Two surgeons are leading advanced limb reconstruction at Mediclinic Durbanville
Using modern bone transport techniques that improve blood supply, heal severe ulcers and infections, and prevent amputations.
Professor Nando Ferreira and Dr Gadi Epstein are internationally recognised orthopaedic surgeons who specialise in limb reconstruction at Mediclinic Durbanville. Working together in the hospital’s dedicated Limb Reconstruction and Musculoskeletal Infection Unit, they explain how new, not yet widely available procedures – transverse tibia bone transport and balanced cable bone transport – can help save limbs and avoid the need for amputations.
The revival of transverse tibia bone transport (TTT)
The transverse tibia bone transport (TTT) technique was first used in the 1950s by the pioneering Russian orthopaedic surgeon Gavriil Ilizarov. While working on limb-lengthening and bone transport procedures, he treated a patient who’d had polio as a child and was left with a very thin lower leg. She asked him to make the leg wider, so he performed a longitudinal split of the tibia, applied an external fixator, and gradually widened the bone.
“When we lengthen a limb or do a bone transport, we do a longitudinal lengthening – stretching the length of the leg,” Professor Ferreira says. “This is different in that it stretches the bone in its breadth.” Tests on Ilizarov’s patient showed a major improvement in blood flow. “They did vascular studies and saw that along that widening of the limb, massive new blood vessels grew into that area, also improving blood supply to the rest of the limb,” Professor Ferreira adds.
The method faded from use for many years until it was recently rediscovered – first in China and South Korea, and later in Western countries. According to Professor Ferreira, its renewed popularity is largely driven by the growing number of patients with diabetes and diabetic foot ulcers.
Today, the technique is far more advanced and uses a very small external fixator designed specifically for this procedure. “This external fixator fits onto the tibia,” Professor Ferreira explains. “We cut a small slot in the bone, and the external fixator has a tiny knob that, when turned, moves a piece of bone out from the surface of the tibia and then back in again. This movement increases blood supply to the limb, which helps heal stubborn ulcers that are especially hard to treat because of poor blood flow.”
First transverse tibia bone transport in the Southern Hemisphere
Patients with long-lasting diabetic foot ulcers often struggle to heal, and many eventually face the risk of amputation, Dr Epstein explains. This procedure offers them another option. “Performing the first TTT procedure in the Southern Hemisphere was a special achievement both for Durbanville Mediclinic and for us as a unit,” he says.
They carried out the procedure in December 2024 on a 70-year-old patient with diabetes who had been dealing with a stubborn ulcer on the outer side of his foot for about six months. He had already undergone several debridements – procedures to remove dead or infected tissue – but the wound still wasn’t healing. His surgeons were considering partially amputating his foot when Professor Ferreira was asked to assess the case.
“We did a debridement, a local antibiotic installation, and wound care and then performed the TTT,” he says. “His ulcer was healed in six weeks after the surgery, which is not always the case. It was remarkable how quickly it healed.”
Professor Ferreira emphasises that treating diabetic foot ulcers still requires a full team approach. “It’s a collaborative effort and the patient, endocrinologist, wound care nurse and theatre staff have a massive role to play.” He explains that the ulcer still needs regular debridement and careful treatment with local antibiotics. The TTT procedure is an additional tool used alongside these established treatments, but it offers a key advantage by improving blood flow, which wasn’t possible before.

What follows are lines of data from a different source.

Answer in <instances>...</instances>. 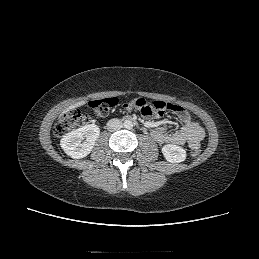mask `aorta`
Wrapping results in <instances>:
<instances>
[{
	"label": "aorta",
	"mask_w": 259,
	"mask_h": 259,
	"mask_svg": "<svg viewBox=\"0 0 259 259\" xmlns=\"http://www.w3.org/2000/svg\"><path fill=\"white\" fill-rule=\"evenodd\" d=\"M124 127L127 128V129H131L133 127V124L131 121H125L124 122Z\"/></svg>",
	"instance_id": "762f6f07"
}]
</instances>
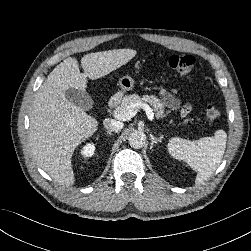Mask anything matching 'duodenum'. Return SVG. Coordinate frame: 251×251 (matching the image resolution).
<instances>
[{
  "label": "duodenum",
  "instance_id": "obj_1",
  "mask_svg": "<svg viewBox=\"0 0 251 251\" xmlns=\"http://www.w3.org/2000/svg\"><path fill=\"white\" fill-rule=\"evenodd\" d=\"M118 102H119V97L113 96L108 102V107L114 108L118 104Z\"/></svg>",
  "mask_w": 251,
  "mask_h": 251
}]
</instances>
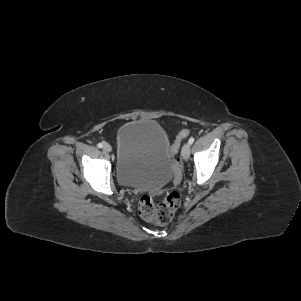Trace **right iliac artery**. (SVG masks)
Returning <instances> with one entry per match:
<instances>
[{"label": "right iliac artery", "instance_id": "1", "mask_svg": "<svg viewBox=\"0 0 301 301\" xmlns=\"http://www.w3.org/2000/svg\"><path fill=\"white\" fill-rule=\"evenodd\" d=\"M97 146H98L99 148H102V147H103V143H98Z\"/></svg>", "mask_w": 301, "mask_h": 301}]
</instances>
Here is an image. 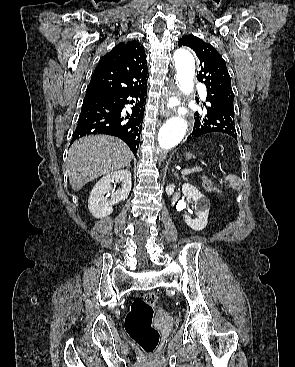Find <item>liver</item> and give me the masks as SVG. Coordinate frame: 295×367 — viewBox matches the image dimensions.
<instances>
[{
	"mask_svg": "<svg viewBox=\"0 0 295 367\" xmlns=\"http://www.w3.org/2000/svg\"><path fill=\"white\" fill-rule=\"evenodd\" d=\"M132 158L129 147L115 137H83L68 152L66 170L71 187L79 191L88 182L128 166Z\"/></svg>",
	"mask_w": 295,
	"mask_h": 367,
	"instance_id": "obj_1",
	"label": "liver"
}]
</instances>
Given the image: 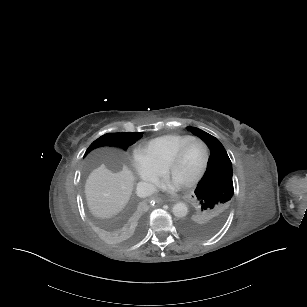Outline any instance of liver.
Here are the masks:
<instances>
[{
  "label": "liver",
  "mask_w": 307,
  "mask_h": 307,
  "mask_svg": "<svg viewBox=\"0 0 307 307\" xmlns=\"http://www.w3.org/2000/svg\"><path fill=\"white\" fill-rule=\"evenodd\" d=\"M134 175L120 162L102 164L94 169L85 183L90 212L100 218H111L128 203L134 186Z\"/></svg>",
  "instance_id": "1"
}]
</instances>
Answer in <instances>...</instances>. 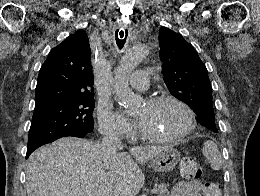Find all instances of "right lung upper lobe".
<instances>
[{
    "instance_id": "1",
    "label": "right lung upper lobe",
    "mask_w": 260,
    "mask_h": 196,
    "mask_svg": "<svg viewBox=\"0 0 260 196\" xmlns=\"http://www.w3.org/2000/svg\"><path fill=\"white\" fill-rule=\"evenodd\" d=\"M90 56L89 40L82 30L53 48L39 72L35 106L59 96L94 93Z\"/></svg>"
}]
</instances>
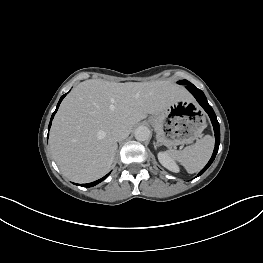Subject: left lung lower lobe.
Masks as SVG:
<instances>
[{
	"label": "left lung lower lobe",
	"mask_w": 263,
	"mask_h": 263,
	"mask_svg": "<svg viewBox=\"0 0 263 263\" xmlns=\"http://www.w3.org/2000/svg\"><path fill=\"white\" fill-rule=\"evenodd\" d=\"M192 94L193 96L196 98V100L198 101V103L204 108V110L208 113L211 122L213 124L214 127V132H215V148H214V152L212 154L211 159L209 160V162L207 163V165L199 172L198 176H200L201 174H203L207 168L212 164L213 160L215 159V156L218 152V148H219V144H220V127H219V123L217 121V117L212 109V107L208 104L207 99L204 95V93L196 88L193 84L191 85H187L186 87Z\"/></svg>",
	"instance_id": "left-lung-lower-lobe-1"
}]
</instances>
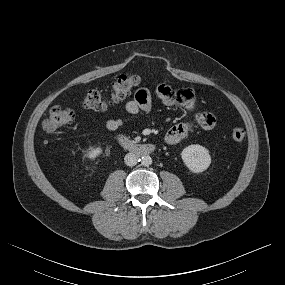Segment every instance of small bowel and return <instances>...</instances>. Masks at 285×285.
Wrapping results in <instances>:
<instances>
[{
	"label": "small bowel",
	"mask_w": 285,
	"mask_h": 285,
	"mask_svg": "<svg viewBox=\"0 0 285 285\" xmlns=\"http://www.w3.org/2000/svg\"><path fill=\"white\" fill-rule=\"evenodd\" d=\"M158 96L167 105L178 103L187 109H191L195 104V94L190 89L173 90L166 85L158 86L156 90ZM152 108V94L147 88H141L133 99L127 101L124 109L128 115H137L141 112H149ZM125 118L108 119L105 127L109 131H116L125 123ZM216 126V117L209 112H201L194 115L193 119L176 124L171 127L164 136L167 145H175L182 141L195 127L211 130Z\"/></svg>",
	"instance_id": "1"
}]
</instances>
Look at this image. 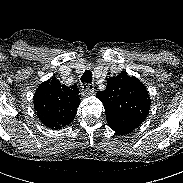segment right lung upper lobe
<instances>
[{
  "instance_id": "cb5924a9",
  "label": "right lung upper lobe",
  "mask_w": 183,
  "mask_h": 183,
  "mask_svg": "<svg viewBox=\"0 0 183 183\" xmlns=\"http://www.w3.org/2000/svg\"><path fill=\"white\" fill-rule=\"evenodd\" d=\"M78 94L76 84L67 87L54 78L40 84L33 100L41 122L52 129L70 124L80 104Z\"/></svg>"
}]
</instances>
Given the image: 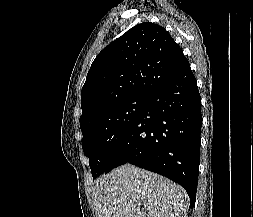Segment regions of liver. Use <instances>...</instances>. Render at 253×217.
<instances>
[{"label":"liver","instance_id":"6515ba94","mask_svg":"<svg viewBox=\"0 0 253 217\" xmlns=\"http://www.w3.org/2000/svg\"><path fill=\"white\" fill-rule=\"evenodd\" d=\"M188 202L178 184L131 164L98 178L93 187L97 217H187Z\"/></svg>","mask_w":253,"mask_h":217}]
</instances>
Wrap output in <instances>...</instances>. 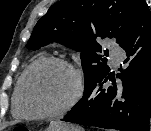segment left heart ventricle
Returning <instances> with one entry per match:
<instances>
[{"mask_svg": "<svg viewBox=\"0 0 151 131\" xmlns=\"http://www.w3.org/2000/svg\"><path fill=\"white\" fill-rule=\"evenodd\" d=\"M73 86V77L66 68L57 64L41 66L27 81L23 105L35 113L54 111L67 101Z\"/></svg>", "mask_w": 151, "mask_h": 131, "instance_id": "1", "label": "left heart ventricle"}]
</instances>
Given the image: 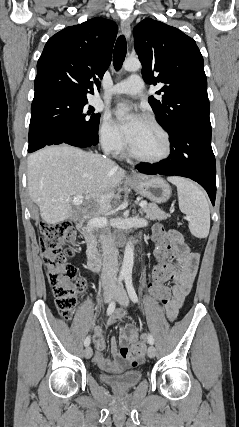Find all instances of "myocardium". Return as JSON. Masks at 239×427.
I'll return each instance as SVG.
<instances>
[{
  "mask_svg": "<svg viewBox=\"0 0 239 427\" xmlns=\"http://www.w3.org/2000/svg\"><path fill=\"white\" fill-rule=\"evenodd\" d=\"M144 120H146L148 123H150L154 128H156L163 136L164 141H165V150L164 152L155 158H149V157H144L141 156L139 154H137L136 152H134L131 148V146L128 144L127 145V153L128 155L139 162L142 163H146V164H158L161 163L163 161H165L166 159H168L172 153V140H171V136L169 134V132L153 117L151 116H145Z\"/></svg>",
  "mask_w": 239,
  "mask_h": 427,
  "instance_id": "obj_1",
  "label": "myocardium"
}]
</instances>
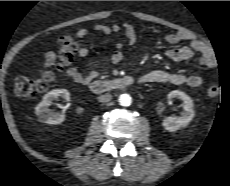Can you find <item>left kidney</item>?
<instances>
[{"mask_svg":"<svg viewBox=\"0 0 230 186\" xmlns=\"http://www.w3.org/2000/svg\"><path fill=\"white\" fill-rule=\"evenodd\" d=\"M167 97L169 99L177 98L183 101L184 111L180 116H170L166 117L162 125L163 127L170 132L178 130L180 127L187 126L194 117V104L192 99L186 95L184 92L179 90H173L168 93Z\"/></svg>","mask_w":230,"mask_h":186,"instance_id":"left-kidney-1","label":"left kidney"}]
</instances>
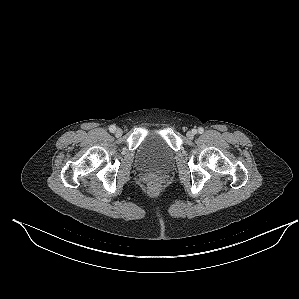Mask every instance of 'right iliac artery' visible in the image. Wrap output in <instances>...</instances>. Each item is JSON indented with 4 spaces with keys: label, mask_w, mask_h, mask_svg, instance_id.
Here are the masks:
<instances>
[{
    "label": "right iliac artery",
    "mask_w": 299,
    "mask_h": 299,
    "mask_svg": "<svg viewBox=\"0 0 299 299\" xmlns=\"http://www.w3.org/2000/svg\"><path fill=\"white\" fill-rule=\"evenodd\" d=\"M115 130H116L115 125H111V126L109 127V131H110L111 133H114Z\"/></svg>",
    "instance_id": "1"
}]
</instances>
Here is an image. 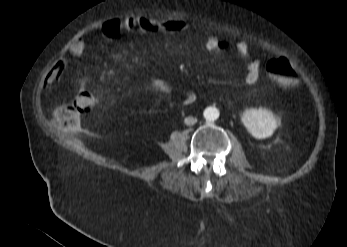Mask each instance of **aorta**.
I'll return each instance as SVG.
<instances>
[{"label":"aorta","instance_id":"762f6f07","mask_svg":"<svg viewBox=\"0 0 347 247\" xmlns=\"http://www.w3.org/2000/svg\"><path fill=\"white\" fill-rule=\"evenodd\" d=\"M219 117V112L216 109L213 108H207L204 111V118L207 121H214Z\"/></svg>","mask_w":347,"mask_h":247}]
</instances>
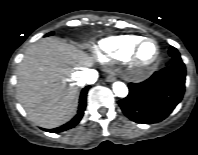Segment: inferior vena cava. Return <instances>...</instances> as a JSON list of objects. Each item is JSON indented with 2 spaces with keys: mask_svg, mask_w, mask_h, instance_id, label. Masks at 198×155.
Here are the masks:
<instances>
[{
  "mask_svg": "<svg viewBox=\"0 0 198 155\" xmlns=\"http://www.w3.org/2000/svg\"><path fill=\"white\" fill-rule=\"evenodd\" d=\"M80 78L82 83L92 84L97 80L98 72L96 70L91 69L81 71Z\"/></svg>",
  "mask_w": 198,
  "mask_h": 155,
  "instance_id": "obj_1",
  "label": "inferior vena cava"
}]
</instances>
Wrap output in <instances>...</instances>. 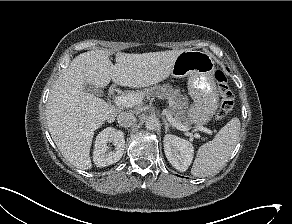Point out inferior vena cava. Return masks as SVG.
I'll use <instances>...</instances> for the list:
<instances>
[{"label":"inferior vena cava","instance_id":"602c4592","mask_svg":"<svg viewBox=\"0 0 292 224\" xmlns=\"http://www.w3.org/2000/svg\"><path fill=\"white\" fill-rule=\"evenodd\" d=\"M117 122L121 127H130L135 124L136 117L131 112H122L117 116Z\"/></svg>","mask_w":292,"mask_h":224}]
</instances>
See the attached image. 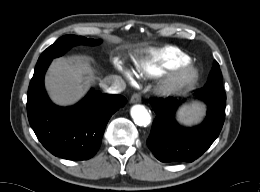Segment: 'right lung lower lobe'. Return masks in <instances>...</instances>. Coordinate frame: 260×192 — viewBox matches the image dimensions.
Returning <instances> with one entry per match:
<instances>
[{"label": "right lung lower lobe", "mask_w": 260, "mask_h": 192, "mask_svg": "<svg viewBox=\"0 0 260 192\" xmlns=\"http://www.w3.org/2000/svg\"><path fill=\"white\" fill-rule=\"evenodd\" d=\"M50 62L35 67L29 85L27 114L30 125L53 155L70 160L89 159L101 145L108 120L125 105L126 98L92 89L77 105L58 107L44 89V75Z\"/></svg>", "instance_id": "obj_1"}]
</instances>
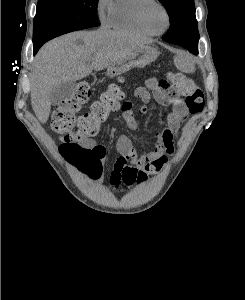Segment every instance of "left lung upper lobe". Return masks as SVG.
<instances>
[{
    "label": "left lung upper lobe",
    "mask_w": 245,
    "mask_h": 300,
    "mask_svg": "<svg viewBox=\"0 0 245 300\" xmlns=\"http://www.w3.org/2000/svg\"><path fill=\"white\" fill-rule=\"evenodd\" d=\"M170 18L169 31L162 39L169 43L187 39L191 46L199 39L194 0H159Z\"/></svg>",
    "instance_id": "left-lung-upper-lobe-1"
}]
</instances>
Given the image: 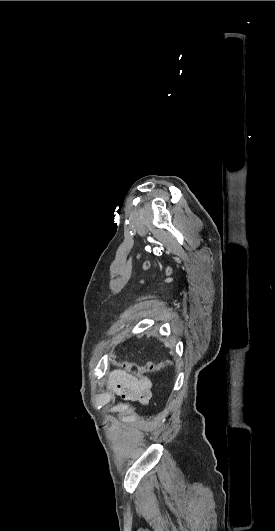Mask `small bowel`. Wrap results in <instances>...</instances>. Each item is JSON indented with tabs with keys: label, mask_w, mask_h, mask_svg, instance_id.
<instances>
[{
	"label": "small bowel",
	"mask_w": 275,
	"mask_h": 531,
	"mask_svg": "<svg viewBox=\"0 0 275 531\" xmlns=\"http://www.w3.org/2000/svg\"><path fill=\"white\" fill-rule=\"evenodd\" d=\"M152 388L151 379L137 377L123 370H113L108 376V389L112 394L143 406L152 398Z\"/></svg>",
	"instance_id": "small-bowel-1"
}]
</instances>
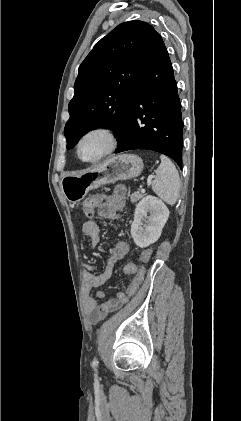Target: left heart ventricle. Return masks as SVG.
I'll return each mask as SVG.
<instances>
[{
	"mask_svg": "<svg viewBox=\"0 0 241 421\" xmlns=\"http://www.w3.org/2000/svg\"><path fill=\"white\" fill-rule=\"evenodd\" d=\"M106 140L101 135H91L81 144L80 152L84 158H94L105 148Z\"/></svg>",
	"mask_w": 241,
	"mask_h": 421,
	"instance_id": "obj_1",
	"label": "left heart ventricle"
}]
</instances>
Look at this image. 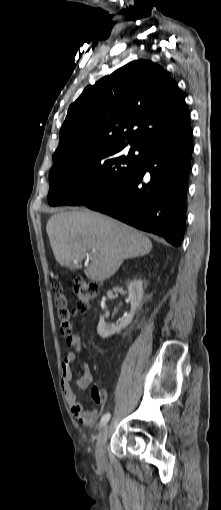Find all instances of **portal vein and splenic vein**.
<instances>
[{
    "instance_id": "portal-vein-and-splenic-vein-1",
    "label": "portal vein and splenic vein",
    "mask_w": 221,
    "mask_h": 510,
    "mask_svg": "<svg viewBox=\"0 0 221 510\" xmlns=\"http://www.w3.org/2000/svg\"><path fill=\"white\" fill-rule=\"evenodd\" d=\"M92 252H96V250H95V249H93V250H92Z\"/></svg>"
}]
</instances>
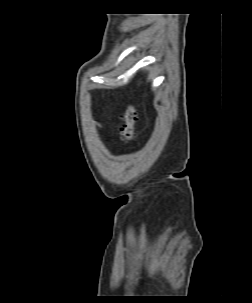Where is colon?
Masks as SVG:
<instances>
[{"mask_svg": "<svg viewBox=\"0 0 252 303\" xmlns=\"http://www.w3.org/2000/svg\"><path fill=\"white\" fill-rule=\"evenodd\" d=\"M138 121V112L135 105L128 103L125 114L124 124L121 127V135L125 142H131L136 138L135 125Z\"/></svg>", "mask_w": 252, "mask_h": 303, "instance_id": "1", "label": "colon"}]
</instances>
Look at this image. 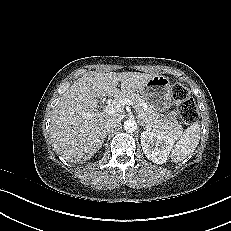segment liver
Wrapping results in <instances>:
<instances>
[{
	"label": "liver",
	"mask_w": 231,
	"mask_h": 231,
	"mask_svg": "<svg viewBox=\"0 0 231 231\" xmlns=\"http://www.w3.org/2000/svg\"><path fill=\"white\" fill-rule=\"evenodd\" d=\"M156 74L89 72L77 79L54 108L50 123L53 149L66 161L79 162L97 153L114 114L99 112V96L120 97L138 92ZM120 83L121 89L117 86Z\"/></svg>",
	"instance_id": "liver-1"
}]
</instances>
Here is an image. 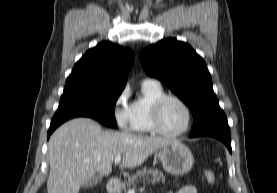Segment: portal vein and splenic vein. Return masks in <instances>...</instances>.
<instances>
[{"label": "portal vein and splenic vein", "mask_w": 277, "mask_h": 193, "mask_svg": "<svg viewBox=\"0 0 277 193\" xmlns=\"http://www.w3.org/2000/svg\"><path fill=\"white\" fill-rule=\"evenodd\" d=\"M114 161H115V164H118L121 161V156L120 155L116 156ZM128 193H135V190L132 189Z\"/></svg>", "instance_id": "obj_1"}]
</instances>
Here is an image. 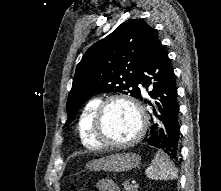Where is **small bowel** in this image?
Instances as JSON below:
<instances>
[{
  "instance_id": "obj_1",
  "label": "small bowel",
  "mask_w": 221,
  "mask_h": 191,
  "mask_svg": "<svg viewBox=\"0 0 221 191\" xmlns=\"http://www.w3.org/2000/svg\"><path fill=\"white\" fill-rule=\"evenodd\" d=\"M99 191H121L119 187L110 180H100L96 184Z\"/></svg>"
}]
</instances>
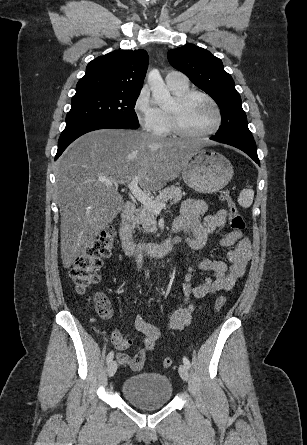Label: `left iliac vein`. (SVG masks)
<instances>
[{"label": "left iliac vein", "instance_id": "4c4485c4", "mask_svg": "<svg viewBox=\"0 0 307 445\" xmlns=\"http://www.w3.org/2000/svg\"><path fill=\"white\" fill-rule=\"evenodd\" d=\"M179 374L184 381L188 380L189 372H188V368L185 365L181 364L179 366Z\"/></svg>", "mask_w": 307, "mask_h": 445}]
</instances>
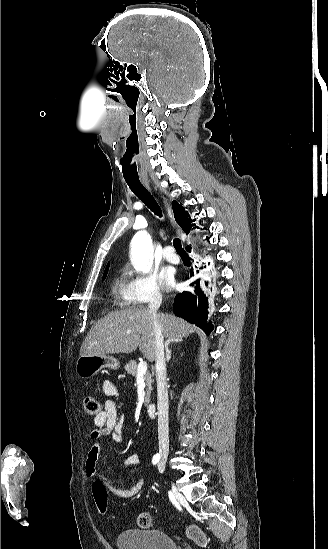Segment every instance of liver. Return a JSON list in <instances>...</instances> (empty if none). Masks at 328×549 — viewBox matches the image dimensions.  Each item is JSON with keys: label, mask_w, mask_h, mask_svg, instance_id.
Listing matches in <instances>:
<instances>
[{"label": "liver", "mask_w": 328, "mask_h": 549, "mask_svg": "<svg viewBox=\"0 0 328 549\" xmlns=\"http://www.w3.org/2000/svg\"><path fill=\"white\" fill-rule=\"evenodd\" d=\"M162 335L167 341H182L193 333L191 325L175 315L157 313ZM154 317L143 305L128 307L109 313L90 329L82 347L84 355H111V353H134L139 347L148 361H155Z\"/></svg>", "instance_id": "1"}]
</instances>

Balanced cable bone transport another first for Mediclinic Durbanville
Professor Ferreira and Dr Epstein also recently performed the first balanced cable bone transport (BCBT) case in private practice in South Africa. “We had a 17-year-old patient who had a previous operation for a fractured tibia,” Dr Epstein says. Afterwards, he developed severe osteomyelitis – a bone infection.
“He was referred to our unit to manage this infection – he had a big section of soft tissue and a large segment of bone that had to be resected.” In other words, the infected parts of the tissue and bone had to be surgically removed and the piece of missing bone that remained then had to be reconstructed.
“One of the ways to reconstruct such a large defect of bone is a bone transport,” Dr Epstein explains, “which can be done in different ways including through a balanced cable transport.” Here, surgeons perform an osteotomy – the surgical cutting of a bone to allow for realignment.
“We apply ring fixators onto the proximal and distal ends of the bone”– the proximal end being the end closer to the body, and the distal end being the end farther away – “and then through a pulley mechanism, we advance a cable that’s attached to the proximal segment of bone and pull it slowly down into the bone defect.”
The bone transport worked very well for the patient. His limb was saved, and the infection did not return.
These two cases highlight the range of advanced limb-reconstruction techniques available at Mediclinic Durbanville and its dedicated Limb Reconstruction Unit, Dr Epstein says. “The types of treatment on offer here meet the standards of any centre around the world.”